Op-Eds

The public needs protection from public safety agencies


This op-ed originally appeared on Center Squared.

In the past two years, two Utah state agencies have engaged in conduct undermining individual privacy and civil rights by seeking to obtain information from citizens without their consent. Examples from Utah’s law enforcement and its Department of Health show what can go wrong when agencies use poor practices when obtaining and disseminating citizen information.

In 2019, Utah’s Attorney General began working with AI-based company, Banjo, to investigate criminal activity at “hyperspeed.”

In their state contract, Banjo claimed their AI-based system could assist law enforcement by monitoring possible criminal activity in real-time through the aggregation of data from various sources including social media, 911 calls, automatic vehicle location (police, fire, EMS, planes, trains, etc.), traffic applications, weather, public cameras, satellites, traffic cameras, and alarm centers. This information would then provide real-time leads and information for law enforcement to work with when investigating crimes.

The constitutionality of such a system is unclear because the extent to which police can surveil the public is an undecided constitutional question. For example in 2019, the same year Banjo’s contract was signed, the Colorado Supreme Court ruled that police violated a defendant’s Fourth Amendment rights by using a video camera installed at the top of a utility pole to conduct continuous video surveillance of his backyard for over three months. Did Banjo’s aggregation of data cross the same lines? It’s hard to tell.

However, concerns about the legality of Banjo’s methods isn’t what sunk Banjo’s state contracts. It was the CEO’s past affiliation with neo-Nazi groups that led the state to rethink the contractual relationship, which was terminated in April 2020. Rescinding Banjo’s contract was the right thing to do – no one wants a former neo-Nazi sympathizer helping the government monitor citizens’ data.
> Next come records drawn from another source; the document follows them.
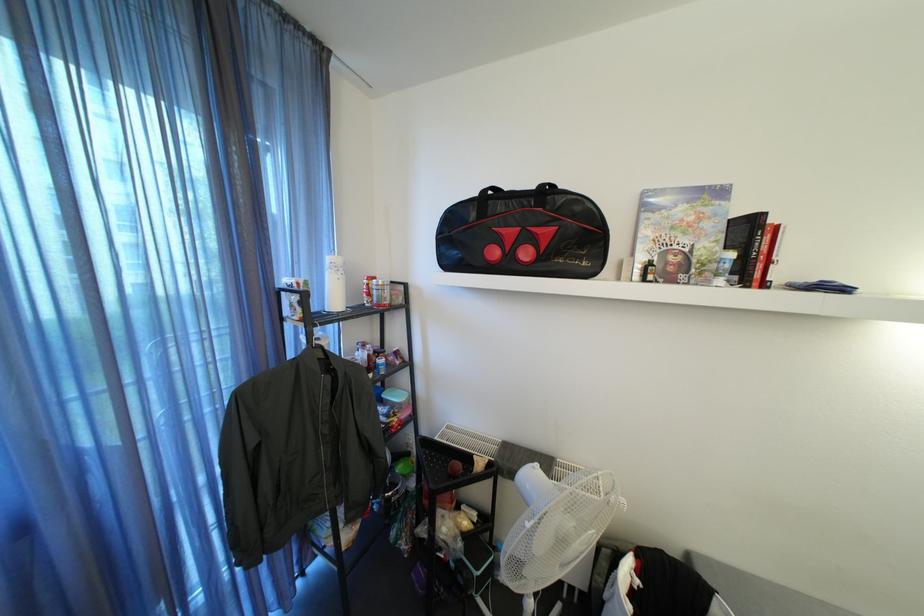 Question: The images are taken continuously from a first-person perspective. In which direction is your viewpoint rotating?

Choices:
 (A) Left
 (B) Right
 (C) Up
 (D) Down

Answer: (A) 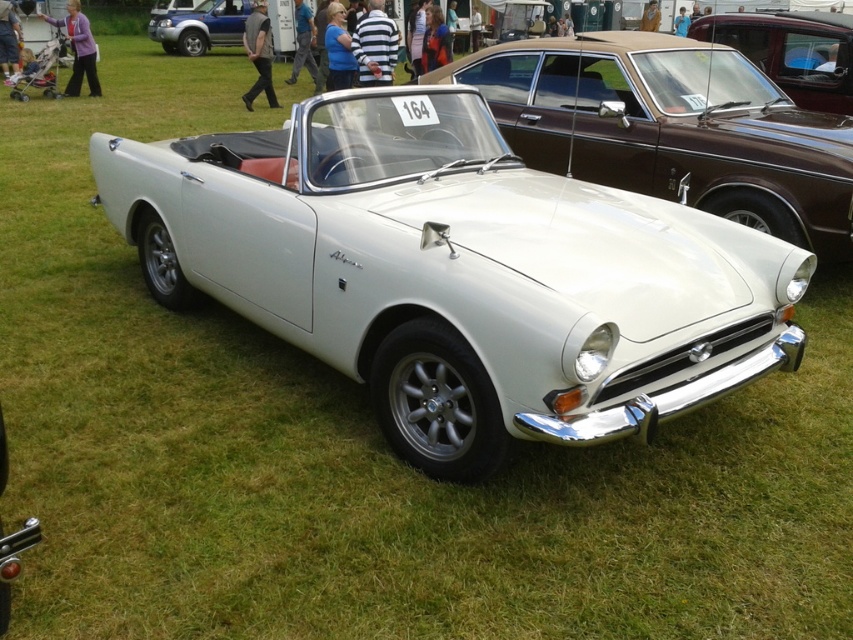 Question: Observing the image, what is the correct spatial positioning of white glossy convertible at center in reference to shiny brown car at upper right?

Choices:
 (A) left
 (B) right

Answer: (A)

Question: Does white glossy convertible at center have a larger size compared to matte blue suv at upper left?

Choices:
 (A) yes
 (B) no

Answer: (A)

Question: Which of the following is the farthest from the observer?

Choices:
 (A) (166, 19)
 (B) (837, 84)
 (C) (816, 241)

Answer: (A)

Question: Observing the image, what is the correct spatial positioning of white glossy convertible at center in reference to matte blue suv at upper left?

Choices:
 (A) above
 (B) below

Answer: (B)

Question: Which of the following is the farthest from the observer?

Choices:
 (A) (776, 51)
 (B) (196, 17)
 (C) (454, 83)

Answer: (B)

Question: Which of the following is the farthest from the observer?

Choices:
 (A) (648, 51)
 (B) (227, 1)
 (C) (761, 24)

Answer: (B)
But this raises an important question: Do we want anyone to monitor citizens’ data in this way? Any company that does what Banjo does, regardless of their CEO’s past affiliations, uses technology of doubtful constitutionality.

Utah may have given Banjo the boot, but the underlying technology still exists, and there is no clear protection against government’s future use of similar software. Indeed, emerging technology is only becoming more invasive. Facial recognition, geolocation tracking, and public video surveillance are all becoming more widely used – not only by private companies but also by the government.

Unfortunately, the Banjo controversy represents only one example of a state agency misusing citizen data. In a case that does not involve digital data, the Utah Department of Health (DOH) required new parents to fill out a 100 question form before they could submit an application for their newborn’s birth certificate. This requirement would be troubling enough, but the state went further, barring mothers from being discharged from the hospital until the form was completed. Information from the survey was then provided to state educational institutions for research purposes.

Though media attention in late 2021 led DOH to reassess use of the survey, as of this writing, the public has no assurance that the use of this form has been abandoned. DOH has provided no timeline for when an alternative form will be released, nor has the department released any information regarding the limits of personal information the state can obtain when denying a new parents application for their child’s birth certificate.

The Banjo and DOH scandals differ in many ways, but they’re both examples of state agencies that sought to acquire and use private citizen information without consent. Individuals provide private details to third-parties at their own discretion every day. We post to social media, we take surveys, and we buy goods online. But there’s a big difference between consumers’ relationships to private companies and citizens’ relationships to their government. One is voluntary, the other isn’t.

Departmental failures involving state agencies undermine the public’s trust in government, which is a necessary ingredient to the healthy functioning of a free society.

Utah’s recent agency failures show mismanagement at the highest levels. Citizens are justified in their distrust of solutions that come from the very executive branch that’s guilty of abuse. Meaningful accountability requires more than agency mea culpas and rescinded contracts.

To guard against abuses of citizens’ private data, legislative solutions must be part of the equation. Statutes that protect the acquisition and use of citizen data must be enacted to ensure private information obtained by agencies either from contracts with private companies or direct agency action are rooted in individual consent.

Technology may be advancing, but the Fourth Amendment hasn’t changed. We need new laws to protect citizens’ data from unreasonable searches and seizures.